En el mundo actual, caracterizado por una interconexión a veces abrumadora y una explosión permanente de información, es habitual que observemos una creciente incoherencia en el comportamiento humano. Se evidencia una contradicción social y cultural, que afecta las relaciones humanas y la cohesión social.
La incoherencia se manifiesta en amplias dimensiones. A nivel individual, las personas defienden públicamente valores de solidaridad y empatía, pero en la práctica, sus acciones reflejan egoísmo y apatía. Este desajuste entre lo que se dice y lo que se hace, afecta la confianza, base fundamental para cualquier relación significativa.
Cuando alguien apoya una causa noble, pero sus acciones lo contradicen, el mensaje que asegura, es la carencia de valor de las palabras, debilitando la credibilidad interpersonal. La mirada individualista, hace ver la responsabilidad y las soluciones en el otro, y deja de lado la trascendental respuesta que se puede dar con acciones y contribuciones propias, aunque a veces se ven mínimas, la suma de ellas significa un gran aporte para iniciar o impulsar una transformación.
En el aspecto social, esta incoherencia se amplifica. Se promueven estilos de vida ideales y se condenan actitudes que, en la cotidianidad, muchos practican. La disonancia genera una cultura de superficialidad, donde las interacciones se vuelven transaccionales y carentes de autenticidad.
Los efectos de esta incoherencia en las relaciones humanas son profundos. Primero, provoca un distanciamiento emocional. Cuando las personas no son coherentes en sus valores y acciones es difícil establecer relaciones basadas en la confianza y el respeto mutuo, valores necesarios para la construcción de lazos duraderos. En segundo lugar, fomenta una cultura donde la duda se convierte en norma. Las personas se vuelven menos dispuestas a comprometerse emocionalmente.
En consecuencia, con estos procesos individuales, sociales y culturales se contribuye a la fragmentación social. Nos encontramos cada vez más divididos por contradicciones internas que afectan nuestra capacidad para formar comunidades unidas en valores compartidos y resilientes.
Las libertades humanas, por ejemplo, pilar fundamental de sociedades democráticas, están impregnadas de incoherencias. Se defiende con vehemencia la libertad de expresión, de culto y de asociación, pero estas libertades a menudo son amenazadas por intereses políticos o personales. En nombre de la libertad se accionan políticas represivas o se silencian voces disidentes.
Sobre los menores de edad, la incoherencia se manifiesta en la manera en que se proclama su bienestar como prioridad, pero en la práctica su entorno de desarrollo es de violencia, explotación y ausencia de garantía a sus derechos. Se dice valorar a niñas y niños como el futuro, pero en realidad, se les niega acceso a educación de calidad, salud y protección. Esta discordancia, perpetúa ciclos de desigualdad y marginalización, y envía un mensaje peligroso sobre los adultos y la institucionalidad que debe protegerlos.

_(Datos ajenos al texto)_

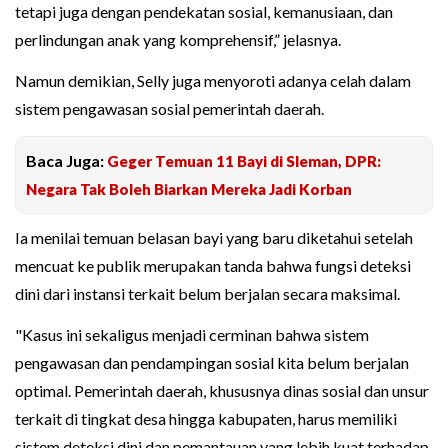
tetapi juga dengan pendekatan sosial, kemanusiaan, dan
perlindungan anak yang komprehensif,” jelasnya.
Namun demikian, Selly juga menyoroti adanya celah dalam
sistem pengawasan sosial pemerintah daerah.
Baca Juga:
Geger Temuan 11 Bayi di Sleman, DPR:
Negara Tak Boleh Biarkan Mereka Jadi Korban
Ia menilai temuan belasan bayi yang baru diketahui setelah
mencuat ke publik merupakan tanda bahwa fungsi deteksi
dini dari instansi terkait belum berjalan secara maksimal.
"Kasus ini sekaligus menjadi cerminan bahwa sistem
pengawasan dan pendampingan sosial kita belum berjalan
optimal. Pemerintah daerah, khususnya dinas sosial dan unsur
terkait di tingkat desa hingga kabupaten, harus memiliki
sistem deteksi dini dan pemantauan yang lebih kuat terhadap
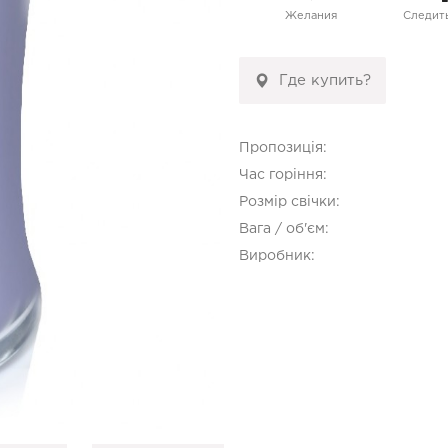
Желания
Следить
Где купить?
Пропозиція:
Час горіння:
Розмір свічки:
Вага / об'єм:
Виробник:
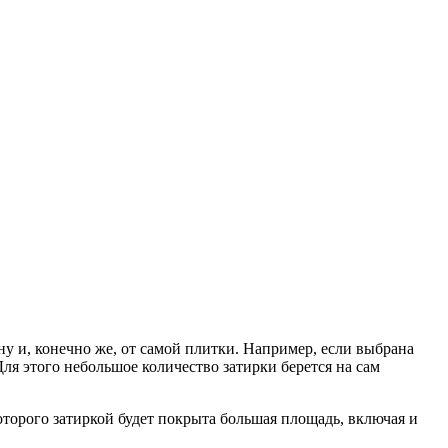
ну и, конечно же, от самой плитки. Например, если выбрана
я этого небольшое количество затирки берется на сам
оторого затиркой будет покрыта большая площадь, включая и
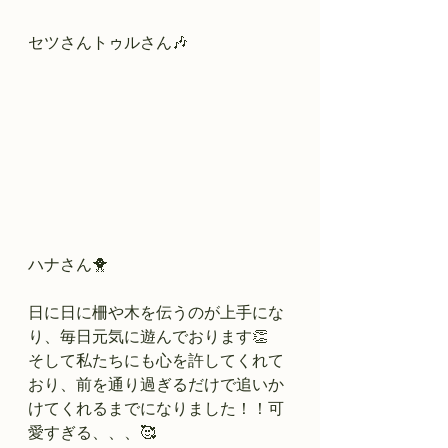
セツさんトゥルさん🎶
ハナさん🐥
日に日に柵や木を伝うのが上手にな
り、毎日元気に遊んでおります👏
そして私たちにも心を許してくれて
おり、前を通り過ぎるだけで追いか
けてくれるまでになりました！！可
愛すぎる、、、🥰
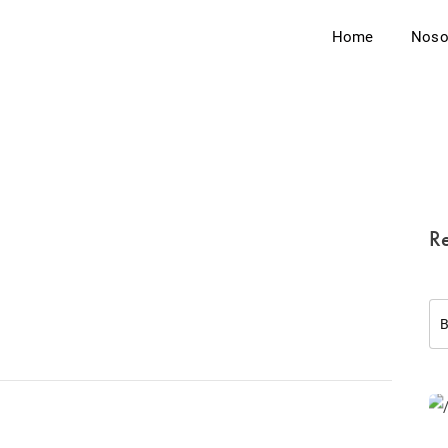
Home
Noso
Re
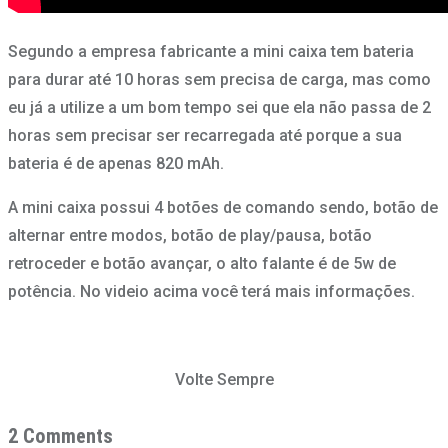
Segundo a empresa fabricante a mini caixa tem bateria
para durar até 10 horas sem precisa de carga, mas como
eu já a utilize a um bom tempo sei que ela não passa de 2
horas sem precisar ser recarregada até porque a sua
bateria é de apenas 820 mAh.
A mini caixa possui 4 botões de comando sendo, botão de
alternar entre modos, botão de play/pausa, botão
retroceder e botão avançar, o alto falante é de 5w de
potência. No videio acima você terá mais informações.
Volte Sempre
2 Comments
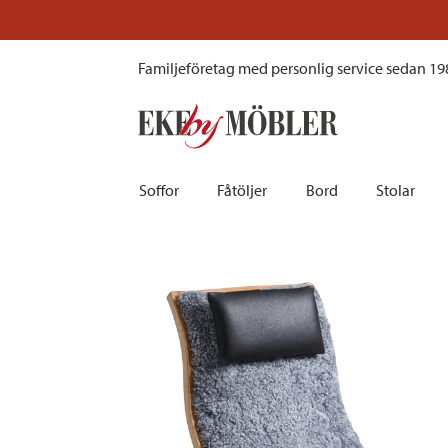
Kaptenen fåtölj med pall oljad ek och fårskinn scandinavian grey
Familjeföretag med personlig service sedan 19
Soffor
Fåtöljer
Bord
Stolar
Biosoffor | Recliner
Fotpallar och sittpuffar
Barbord
Barnstolar
Bäddsoffor
Fåtöljer i sammet
Matbord
Barstolar |
Divansoffor
Fåtöljer med fotpallar
Matgrupper
Pallar | Bä
Howardsoffor
Reclinerfåtöljer
Skrivbord
Skinnstolar
Hörnsoffor
Skinnfåtöljer
Småbord | Sidobord
Skrivbords
Soffor 2-sits | 3-sits | 4-sits
Tygfåtöljer
Soffbord
Stolsdyno
Skinnsoffor
Tillbehör till fåtölj
Trästolar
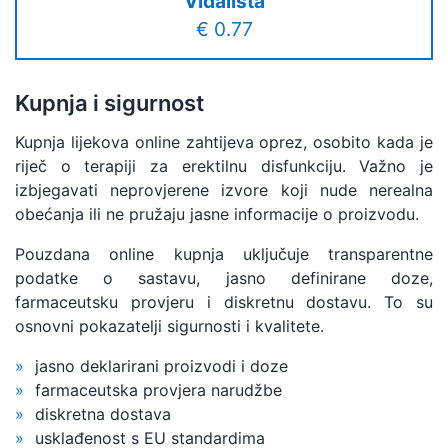
Vidalista
€ 0.77
Kupnja i sigurnost
Kupnja lijekova online zahtijeva oprez, osobito kada je
riječ o terapiji za erektilnu disfunkciju. Važno je
izbjegavati neprovjerene izvore koji nude nerealna
obećanja ili ne pružaju jasne informacije o proizvodu.
Pouzdana online kupnja uključuje transparentne
podatke o sastavu, jasno definirane doze,
farmaceutsku provjeru i diskretnu dostavu. To su
osnovni pokazatelji sigurnosti i kvalitete.
jasno deklarirani proizvodi i doze
farmaceutska provjera narudžbe
diskretna dostava
usklađenost s EU standardima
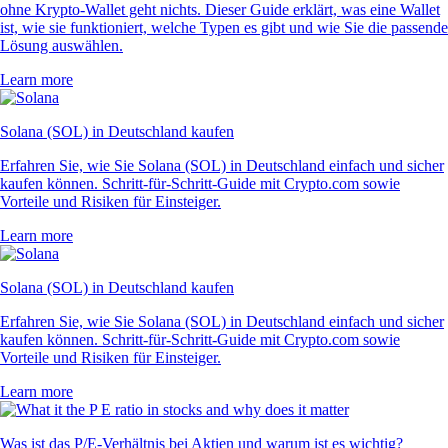
ohne Krypto-Wallet geht nichts. Dieser Guide erklärt, was eine Wallet
ist, wie sie funktioniert, welche Typen es gibt und wie Sie die passende
Lösung auswählen.
Learn more
Solana (SOL) in Deutschland kaufen
Erfahren Sie, wie Sie Solana (SOL) in Deutschland einfach und sicher
kaufen können. Schritt-für-Schritt-Guide mit Crypto.com sowie
Vorteile und Risiken für Einsteiger.
Learn more
Solana (SOL) in Deutschland kaufen
Erfahren Sie, wie Sie Solana (SOL) in Deutschland einfach und sicher
kaufen können. Schritt-für-Schritt-Guide mit Crypto.com sowie
Vorteile und Risiken für Einsteiger.
Learn more
Was ist das P/E-Verhältnis bei Aktien und warum ist es wichtig?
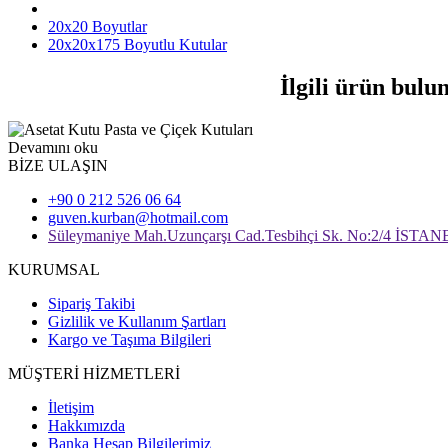
20x20 Boyutlar
20x20x175 Boyutlu Kutular
İlgili ürün bulu
Devamını oku
BİZE ULAŞIN
+90 0 212 526 06 64
guven.kurban@hotmail.com
Süleymaniye Mah.Uzunçarşı Cad.Tesbihçi Sk. No:2/4 İSTA
KURUMSAL
Sipariş Takibi
Gizlilik ve Kullanım Şartları
Kargo ve Taşıma Bilgileri
MÜŞTERİ HİZMETLERİ
İletişim
Hakkımızda
Banka Hesap Bilgilerimiz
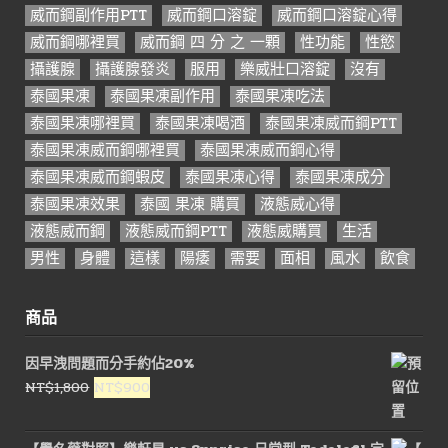
威而鋼副作用PTT
威而鋼口溶錠
威而鋼口溶錠心得
威而鋼哪裡買
威而鋼 四 分 之 一顆
性功能
性慾
攝護腺
攝護腺發炎
服用
樂威壯口溶錠
沒有
泰國果凍
泰國果凍副作用
泰國果凍吃法
泰國果凍哪裡買
泰國果凍喝酒
泰國果凍威而鋼PTT
泰國果凍威而鋼哪裡買
泰國果凍威而鋼心得
泰國果凍威而鋼蝦皮
泰國果凍心得
泰國果凍成分
泰國果凍效果
泰國 果凍 購買
液態威心得
液態威而鋼
液態威而鋼PTT
液態威購買
生活
男性
身體
這樣
陽痿
需要
面相
風水
飲食
商品
因早洩問題而分手約佔20%
原
目
NT$
1,800
NT$
900
始
前
價
價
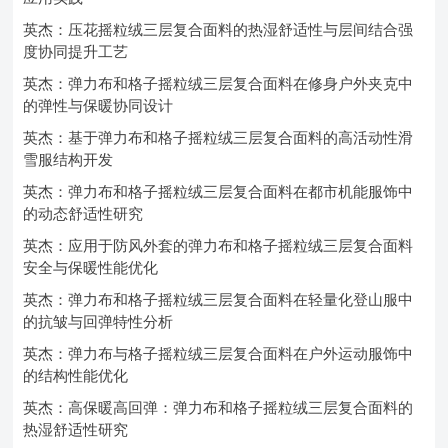
英杰：压花摇粒绒三层复合面料的热湿舒适性与层间结合强
度协同提升工艺
英杰：弹力布和格子摇粒绒三层复合面料在修身户外夹克中
的弹性与保暖协同设计
英杰：基于弹力布和格子摇粒绒三层复合面料的高活动性滑
雪服结构开发
英杰：弹力布和格子摇粒绒三层复合面料在都市机能服饰中
的动态舒适性研究
英杰：应用于防风外套的弹力布和格子摇粒绒三层复合面料
安全与保暖性能优化
英杰：弹力布和格子摇粒绒三层复合面料在轻量化登山服中
的抗皱与回弹特性分析
英杰：弹力布与格子摇粒绒三层复合面料在户外运动服饰中
的结构性能优化
英杰：高保暖高回弹：弹力布和格子摇粒绒三层复合面料的
热湿舒适性研究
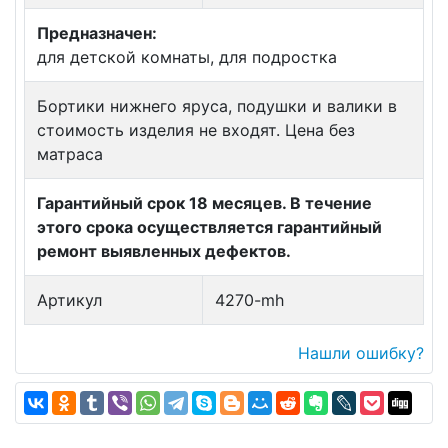
Предназначен:
для детской комнаты, для подростка
Бортики нижнего яруса, подушки и валики в
стоимость изделия не входят. Цена без
матраса
Гарантийный срок 18 месяцев. В течение
этого срока осуществляется гарантийный
ремонт выявленных дефектов.
Артикул
4270-mh
Нашли ошибку?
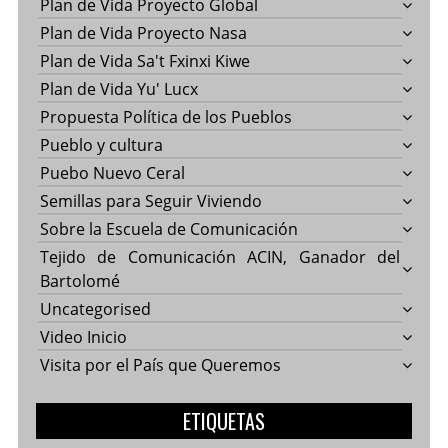
Plan de Vida Proyecto Global
Plan de Vida Proyecto Nasa
Plan de Vida Sa't Fxinxi Kiwe
Plan de Vida Yu' Lucx
Propuesta Política de los Pueblos
Pueblo y cultura
Puebo Nuevo Ceral
Semillas para Seguir Viviendo
Sobre la Escuela de Comunicación
Tejido de Comunicación ACIN, Ganador del
Bartolomé
Uncategorised
Video Inicio
Visita por el País que Queremos
ETIQUETAS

Las personas mayores enfrentan una incoherencia similar. Se exalta su sabiduría y experiencia, pero en la práctica a menudo se les deja al margen, olvidados y sin apoyo. Las prácticas sociales no reflejan el respeto que se predica, promoviendo el aislamiento. Esta incoherencia afecta a los mayores y refleja una sociedad que no honra sus propios valores.
La migración forzada es otro ámbito donde la incoherencia se observa evidente y dolorosa. Se anuncian políticas humanitarias y derechos humanos, pero cuando las familias se ven obligadas a huir de sus hogares debido a conflictos, pobreza o desastres, la respuesta es a menudo de rechazo y criminalización. La incoherencia radica en que se proclaman valores de acogida, mientras se endurecen las acciones.
Es esencial que alineemos nuestras palabras y acciones para construir confianza y relaciones auténticas, fortaleciendo el tejido social vital para la vida en comunidad.